More and more, Unmanned Aerial Vehicles (UAVs), are being used across industries to improve overall productivity. This can happen implicitly, as in construction. Here, drones are integrated with existing systems to increase efficiency and thus reduce operating costs. In contrast, drone use in real estate directly drives sales through aerial footage used as a marketing tool.
The most important benefit of commercial drone use, however, is the way in which UAVs can improve safety standards across industries, namely as a tool of inspection, monitoring, and delivery.
While the most popular way in which drones are used for inspection is in insurance claim adjustment, creative thinkers at companies of all sorts are finding ways to use their drone’s eye for detail to make their work safer.
For example, drones are becoming more and more popular for use in the inspection of pipelines and oil rigs to ensure the integrity of these fuel drilling and delivery systems.
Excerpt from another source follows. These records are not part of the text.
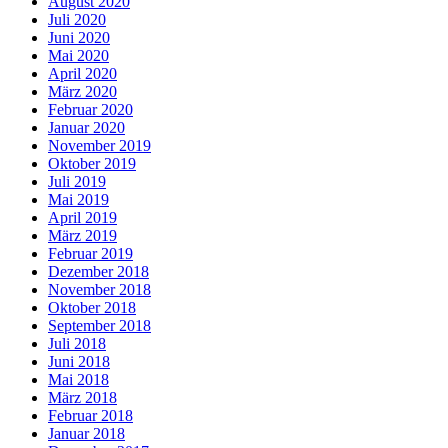
August 2020
Juli 2020
Juni 2020
Mai 2020
April 2020
März 2020
Februar 2020
Januar 2020
November 2019
Oktober 2019
Juli 2019
Mai 2019
April 2019
März 2019
Februar 2019
Dezember 2018
November 2018
Oktober 2018
September 2018
Juli 2018
Juni 2018
Mai 2018
März 2018
Februar 2018
Januar 2018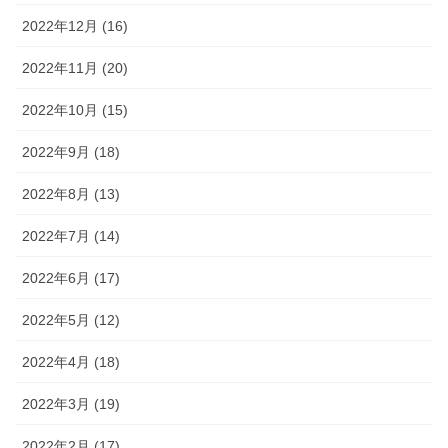
2022年12月 (16)
2022年11月 (20)
2022年10月 (15)
2022年9月 (18)
2022年8月 (13)
2022年7月 (14)
2022年6月 (17)
2022年5月 (12)
2022年4月 (18)
2022年3月 (19)
2022年2月 (17)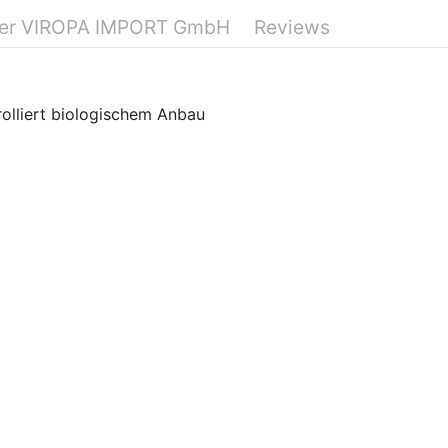
er VIROPA IMPORT GmbH
Reviews
rolliert biologischem Anbau
Dose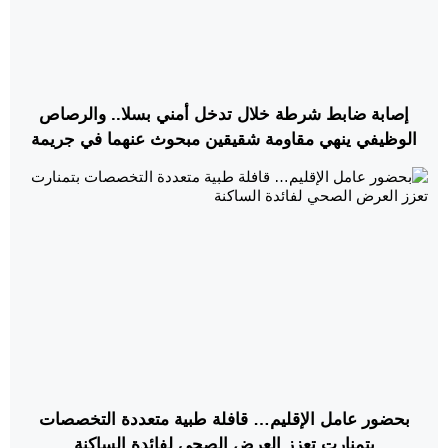
إصابة ضابط شرطة خلال تدخل أمني بسلا.. والرصاص
الوظيفي ينهي مقاومة شقيقين مبحوث عنهما في جريمة
قتل
بحضور عامل الإقليم… قافلة طبية متعددة التخصصات
بتمنارت تعزز العرض الصحي لفائدة الساكنة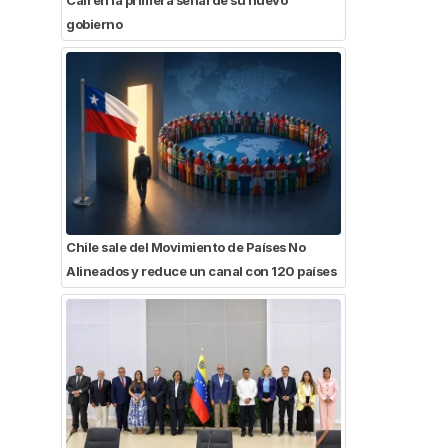
gobierno
Chile sale del Movimiento de Países No
Alineados y reduce un canal con 120 países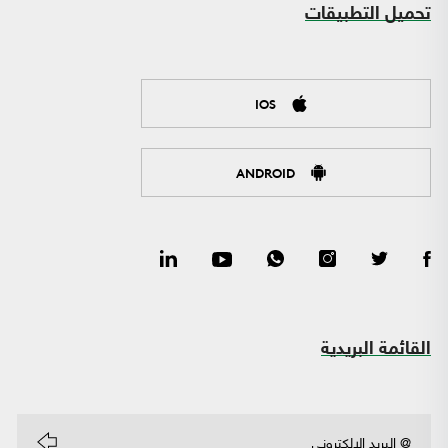
تحميل التطبيقات
IOS
ANDROID
القائمة البريدية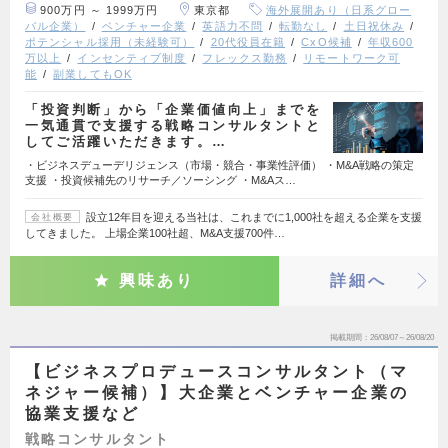
900万円 ～ 1999万円
東京都
海外展開あり（日系グロー
バル企業）
ベンチャー企業
英語力不問
転勤なし
土日祝休み
ポテンシャル採用（未経験可）
20代役員在籍
CxO候補
年収600
万以上
インセンティブ制度
フレックス勤務
リモートワーク可
能
副業してもOK
「投資判断」から「企業価値向上」までを
一気通貫で支援する戦略コンサルタントと
してご活躍いただきます。…
・ビジネスデューデリジェンス（市場・競合・事業性評価） ・M&A戦略の策定
支援 ・投資候補先のリサーチ／ソーシング ・M&Aス…
設立12年目を迎える当社は、これまでに1,000社を超える企業を支援
会社概要
してきました。 上場企業100社超、M&A支援700件…
興味あり
詳細へ
掲載期間
26/08/07～26/08/20
【ビジネスプロデュースコンサルタント（マ
ネジャー候補）】大企業とベンチャー企業の
協業支援など
戦略コンサルタント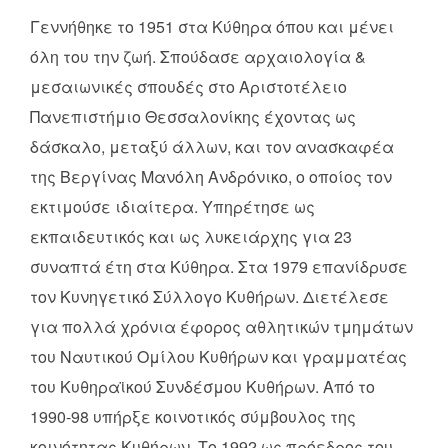
Γεννήθηκε το 1951 στα Κύθηρα όπου και μένει
όλη του την ζωή. Σπούδασε αρχαιολογία &
μεσαιωνικές σπουδές στο Αριστοτέλειο
Πανεπιστήμιο Θεσσαλονίκης έχοντας ως
δάσκαλο, μεταξύ άλλων, και τον ανασκαφέα
της Βεργίνας Μανόλη Ανδρόνικο, ο οποίος τον
εκτιμούσε ιδιαίτερα. Υπηρέτησε ως
εκπαιδευτικός και ως λυκειάρχης για 23
συναπτά έτη στα Κύθηρα. Στα 1979 επανίδρυσε
τον Κυνηγετικό Σύλλογο Κυθήρων. Διετέλεσε
για πολλά χρόνια έφορος αθλητικών τμημάτων
του Ναυτικού Ομίλου Κυθήρων και γραμματέας
του Κυθηραϊκού Συνδέσμου Κυθήρων. Από το
1990-98 υπήρξε κοινοτικός σύμβουλος της
κοινότητας Κυθήρων. Το 1992 ως πρόεδρος του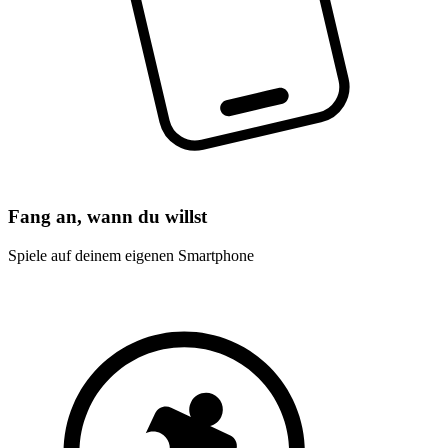
Fang an, wann du willst
Spiele auf deinem eigenen Smartphone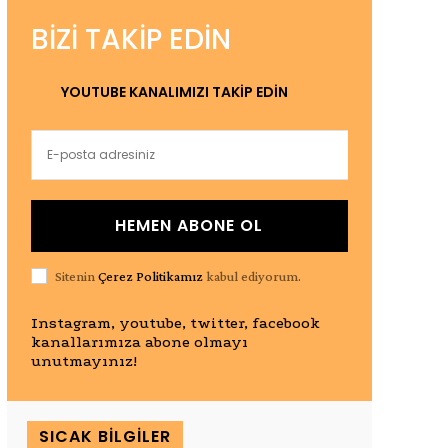
BIZI TAKIP EDIN
YOUTUBE KANALIMIZI TAKİP EDİN
HEMEN ABONE OL
Sitenin
Çerez Politikamız
kabul ediyorum.
Instagram, youtube, twitter, facebook
kanallarımıza abone olmayı
unutmayınız!
SICAK BILGILER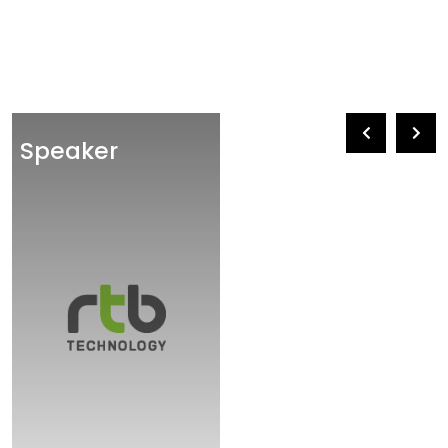
Speaker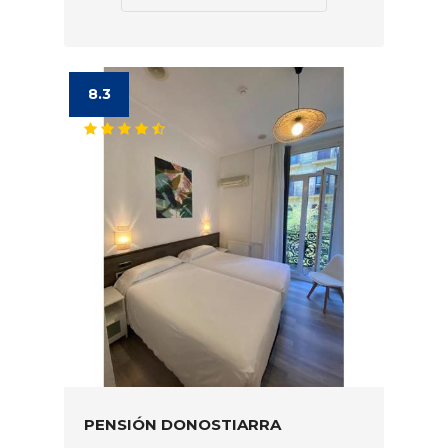
8.3
PENSIÓN DONOSTIARRA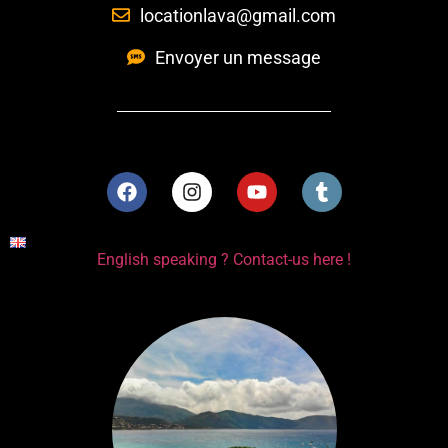
locationlava@gmail.com
Envoyer un message
English speaking ? Contact-us here !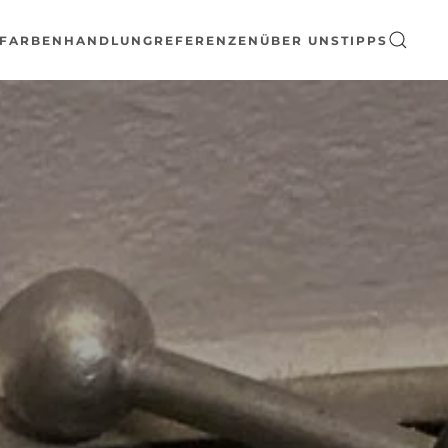
FARBENHANDLUNG
REFERENZEN
ÜBER UNS
TIPPS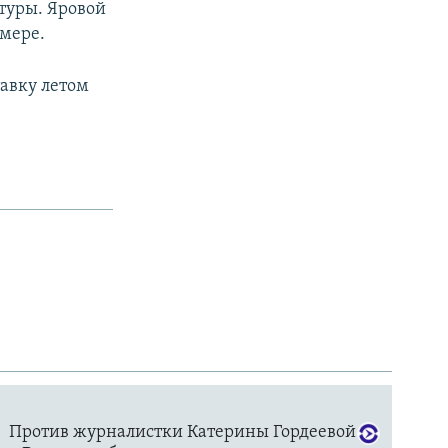
туры. Яровой
змере.
тавку летом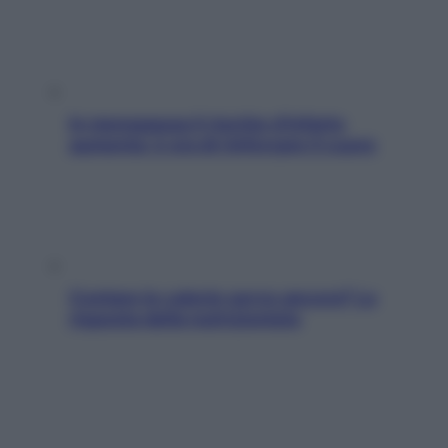
In menopausa il rischio d’infarto
aumenta: è ora di rinforzare il cuore
Contare le calorie serve ancora? La
risposta della nutrizionista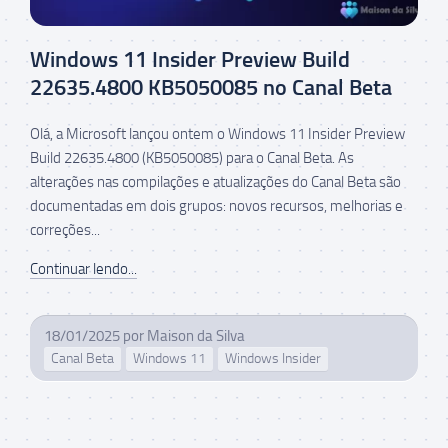
Windows 11 Insider Preview Build
22635.4800 KB5050085 no Canal Beta
Olá, a Microsoft lançou ontem o Windows 11 Insider Preview
Build 22635.4800 (KB5050085) para o Canal Beta. As
alterações nas compilações e atualizações do Canal Beta são
documentadas em dois grupos: novos recursos, melhorias e
correções...
Continuar lendo...
18/01/2025
por
Maison da Silva
Canal Beta
Windows 11
Windows Insider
UAVs are also well suited to aid in or completely replace manned surveys of future construction sites, agricultural maintenance and development.
What is most exciting is how drones are quickly becoming the first in deployment in emergency response and military operations. UAVs, outfitted with streaming capabilities and integrated with software capable of reporting the lay of the land can help these brave men and women mitigate risk.
A drone’s aptitude for increased safety of industry professionals has largely to do with its fundamental ability to fly and for that flight to be controlled remotely. Flight, and more importantly, flight that is initiated with great ease, exponentially increases the speed of various tasks and the associated systems within a given industry.
Regardless of your business, time is money. More importantly, when a company in a high risk industry has aerial imaging capabilities, dangerous manual methods, which can be very costly in liability and human capital, become obsolete.
Today drones are outfitted (at the very least, compatible) with all types of sensors. Sensor technology can be integrated with UAVs to report on the physical properties of an inspection site such as corrosion, chemical conditions, gas or liquid leaking, cracks, and more.
Using these tools, consistent monitoring can be done so that professionals are more aware of an issue, or of the potential for a hazard to present itself.
It is reasonable to theorize that when drones are applied to help manage safety, they are poised to kill jobs. For instance, in some industries, work that was once conducted by manned teams of professionals are being replaced by a single UAV.
The truth is, though, that aerial surveys and inspections cannot completely replace these manned teams. Rather, the two will work together.
When a drone remote is in the hand of a trained industry professional with years of practical inspection experience, the drone becomes an invaluable tool, capable of painting a more accurate picture of the environment in which humans will be working. In this way, manned operations like a construction build, for instance, are better prepared, more quickly put into action, and ultimately, safer for everyone involved.